# [Pixel coordinate grounding data]

=-=-=-=-=

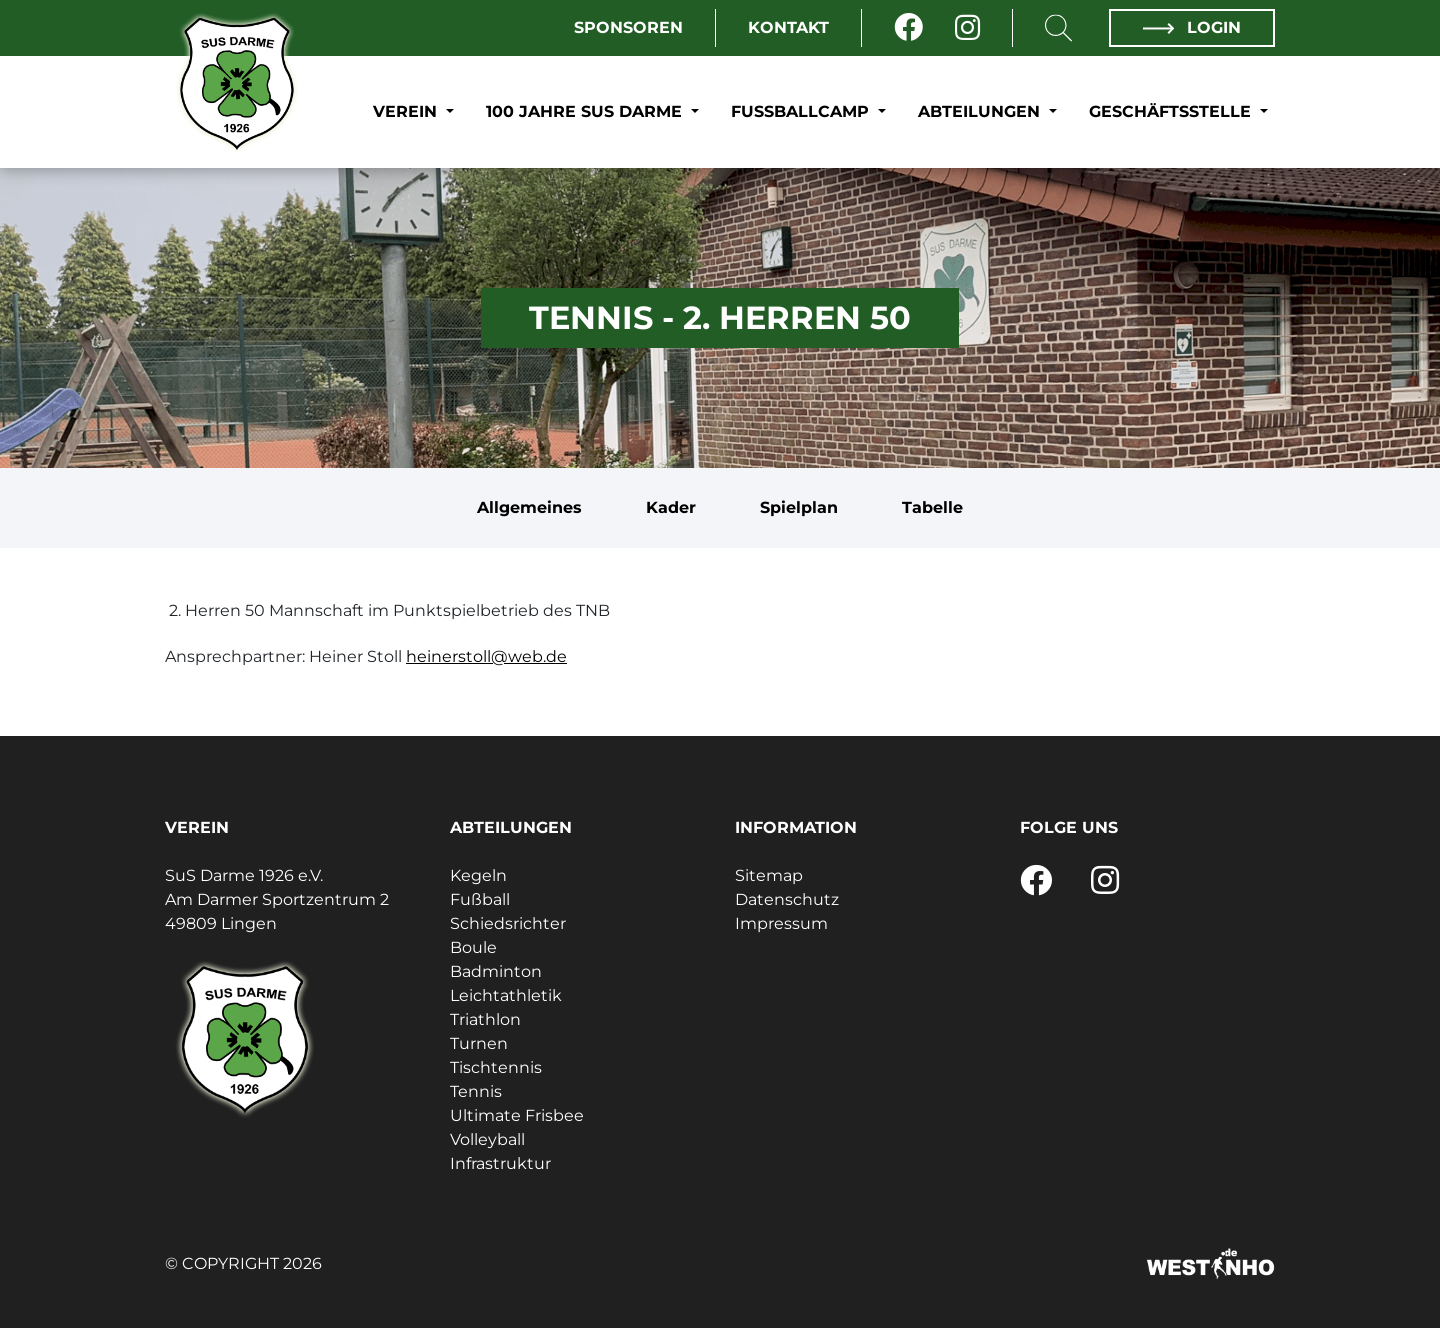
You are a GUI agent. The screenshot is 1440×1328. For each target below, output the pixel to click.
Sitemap (769, 875)
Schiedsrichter (508, 923)
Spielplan (799, 507)
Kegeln (478, 875)
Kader (671, 507)
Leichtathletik (506, 995)
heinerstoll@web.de (486, 656)
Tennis (476, 1091)
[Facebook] (908, 28)
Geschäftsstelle (1172, 111)
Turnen (479, 1043)
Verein (407, 111)
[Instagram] (967, 28)
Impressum (781, 923)
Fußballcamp (802, 111)
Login (1192, 27)
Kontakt (788, 27)
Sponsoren (628, 27)
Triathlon (485, 1019)
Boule (473, 947)
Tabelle (932, 507)
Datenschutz (787, 899)
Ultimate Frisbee (517, 1115)
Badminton (496, 971)
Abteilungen (981, 111)
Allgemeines (529, 507)
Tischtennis (496, 1067)
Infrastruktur (500, 1163)
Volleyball (487, 1139)
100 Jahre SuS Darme (586, 111)
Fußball (480, 899)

=-=-=-=-=

# [TO DO]
A reply should hold exactly the lines from the one containing "Datenschutz (787, 899)" through the end of the data above, nothing more.

# [RESPONSE FOR THIS EXERCISE]
Datenschutz (787, 899)
Ultimate Frisbee (517, 1115)
Badminton (496, 971)
Abteilungen (981, 111)
Allgemeines (529, 507)
Tischtennis (496, 1067)
Infrastruktur (500, 1163)
Volleyball (487, 1139)
100 Jahre SuS Darme (586, 111)
Fußball (480, 899)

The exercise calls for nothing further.